Interview / Bénéteau : "La croissance 2021 s'est presque évaporée dans la cyberattaque"

Jérôme de Metz, PDG du groupe Bénéteau

Dans ce 1er volet de notre entretien, Jérôme de Metz, PDG du groupe Bénéteau, revient sur les effets de la cyberattaque dont a été victime le leader français de la plaisance et sur les impacts des difficultés mondiales d'approvisionnement en matières premières et en équipement pour ses chantiers navals.

Jérôme de Metz, PDG du groupe Bénéteau répond aux questions de BoatIndustry sur l'actualité du 1er constructeur français de bateaux de plaisance. Dans ce 1er volet nous évoquons les conséquences de la cyberattaque de février 2021 et du contexte de tensions sur les approvisionnements en matière premières et en équipement.

Quelle est la situation presque 3 mois après la cyberattaque dont a été victime le groupe Bénéteau et quelles sont les conséquences sur l'activité ?

C'est un épisode violent et traumatisant. Du jour au lendemain, vous n'avez plus rien. Pas de machines à commande numérique, pas d'imprimante... Ce sont 500 serveurs qui ont été attaqués au sein du groupe Bénéteau. On a besoin de beaucoup de méthodes dans un tel chaos. Comme me l'a dit un expert, dans ce cas, c'est presque de la médecine de guerre. On a du établir des priorités. Nous avons fait le choix de prioriser la production. Mais on a du fermer la production 3 à 4 semaines selon les usines, en pleine période de préparation de la saison nautique, avec un bon carnet de commandes. C'est presque la croissance de l'année qui s'est évaporée dans cette épreuve. 2 mois et demi après, nous ne sommes pas encore à 100%.

Néanmoins, tout ce qui ne nous tue pas, nous rend plus fort. Aujourd'hui, on est plus fort. Cela a soudé les équipes partout dans le monde. Je suis un optimiste et je pense qu'il y a une dynamique positive intragroupe et internationale avec nos collègues en Pologne ou aux Etats-Unis.

Les usines du groupe Bénéteau ont du arrêter la production plusieurs semaines suite à la cyberattaque de février 2021
Les usines du groupe Bénéteau ont du arrêter la production plusieurs semaines suite à la cyberattaque de février 2021

Quelle aide avez-vous reçu et comment votre expérience peut bénéficier à la filière nautique ?

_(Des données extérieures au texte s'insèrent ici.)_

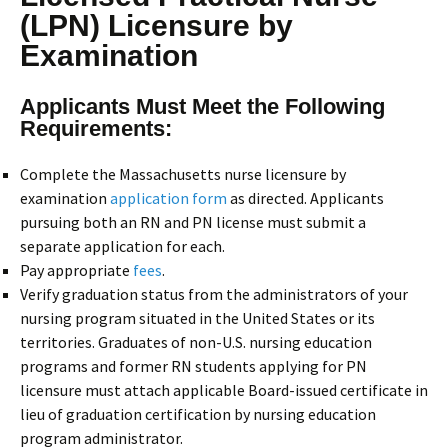
(LPN) Licensure by
Examination
Applicants Must Meet the Following
Requirements:
Complete the Massachusetts nurse licensure by
examination
application form
as directed. Applicants
pursuing both an RN and PN license must submit a
separate application for each.
Pay appropriate
fees
.
Verify graduation status from the administrators of your
nursing program situated in the United States or its
territories. Graduates of non-U.S. nursing education
programs and former RN students applying for PN
licensure must attach applicable Board-issued certificate in
lieu of graduation certification by nursing education
program administrator.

Nous avons reçu l'aide de victimes de cyberattaques qui ne souhaitent pas toujours le rendre public, mais qui sont nombreuses dans tous les secteurs bien au-delà du nautisme. L'ANSI (NDLR Agence de l'Etat en charge de la sécurité informatique) est très compétente et nous aide à nous protéger, mais en terme répressif, on est à l'âge de la pierre. Il faudrait une unité internationale sur le sujet. Je me suis promis que dès que j'en aurais le temps, je créerai une association internationale de victimes pour faire pression sur les Etats pour un réel travail international.

Les problèmes d'approvisionnement impactent l'armement des bateaux
Les problèmes d'approvisionnement impactent l'armement des bateaux

Comment le groupe Bénéteau est-il affecté par les problèmes mondiaux d'approvisionnement et de logistique ? Quel impact y-a-t-il sur les livraisons de bateaux ?

Il faut distinguer 2 phénomènes :

En 1er, la raréfaction de certaines matières, mais sans rupture de stock. C'est vrai aussi pour le fret. Cela a pour conséquence une hausse des coûts. Nous l'avions assez bien anticipé et répercuté dans notre balance d'inflation. On le voit notamment dans la résine et les composites. Nous n'étions pas complètement démuni, mais il ne faudrait pas que cela se transforme en rupture.

Le 2ème cas, plus problématique, est justement cette rupture d'approvisionnement ou de logistique comme au 1er confinement. C'est en train de se produire pour certains motoristes. Il y a alors 2 cas de figure. Soit le client final accepte de changer de motorisation et l'on renégocie, soit il faut reporter la livraison. Les motoristes sont plus que des fournisseurs, ce sont des partenaires avec lesquels nous travaillons sur l'éco-conception ou les alternatives à la motorisation thermique. Nous sommes pénalisé comme tout le marché. Il y a des décalages à la livraison, parfois de plusieurs mois. Le bateau est un achat de plaisir et les gens ont un bon niveau d'acceptation. Il n'y a pas d'annulations à ce stade.